* _The task_
Below are the records; copy every line in them that holds the string "LVFS".

━━━

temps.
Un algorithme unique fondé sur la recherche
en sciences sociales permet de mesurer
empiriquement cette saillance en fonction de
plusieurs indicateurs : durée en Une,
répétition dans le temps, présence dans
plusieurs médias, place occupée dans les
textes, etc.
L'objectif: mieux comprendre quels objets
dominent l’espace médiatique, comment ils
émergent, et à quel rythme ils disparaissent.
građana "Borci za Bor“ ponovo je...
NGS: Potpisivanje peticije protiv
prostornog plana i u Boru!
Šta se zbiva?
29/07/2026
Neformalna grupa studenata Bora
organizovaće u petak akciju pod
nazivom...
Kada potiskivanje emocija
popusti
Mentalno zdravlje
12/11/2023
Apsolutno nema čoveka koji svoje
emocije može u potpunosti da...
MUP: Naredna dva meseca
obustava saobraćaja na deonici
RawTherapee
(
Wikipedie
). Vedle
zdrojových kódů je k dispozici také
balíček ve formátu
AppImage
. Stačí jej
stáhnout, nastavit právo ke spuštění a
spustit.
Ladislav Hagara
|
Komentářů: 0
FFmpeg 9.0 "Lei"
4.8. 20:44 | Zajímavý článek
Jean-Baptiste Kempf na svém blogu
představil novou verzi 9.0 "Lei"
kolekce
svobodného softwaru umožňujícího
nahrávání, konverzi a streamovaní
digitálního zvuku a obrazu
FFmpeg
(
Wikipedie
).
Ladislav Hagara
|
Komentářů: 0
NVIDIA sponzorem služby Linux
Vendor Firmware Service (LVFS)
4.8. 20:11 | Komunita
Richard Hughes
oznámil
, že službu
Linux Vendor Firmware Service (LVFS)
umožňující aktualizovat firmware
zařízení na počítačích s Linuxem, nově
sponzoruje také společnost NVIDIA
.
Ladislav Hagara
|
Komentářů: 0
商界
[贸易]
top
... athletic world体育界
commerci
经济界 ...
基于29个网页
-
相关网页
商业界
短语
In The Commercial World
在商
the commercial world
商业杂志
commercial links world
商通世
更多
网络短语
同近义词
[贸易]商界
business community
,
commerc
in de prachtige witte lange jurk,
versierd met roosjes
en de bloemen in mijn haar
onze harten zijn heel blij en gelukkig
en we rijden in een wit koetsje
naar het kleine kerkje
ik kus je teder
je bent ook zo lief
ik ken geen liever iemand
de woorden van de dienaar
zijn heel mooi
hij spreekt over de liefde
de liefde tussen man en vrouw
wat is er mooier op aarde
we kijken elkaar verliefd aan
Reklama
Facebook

━━━

* _Task result_
Vendor Firmware Service (LVFS)
Linux Vendor Firmware Service (LVFS)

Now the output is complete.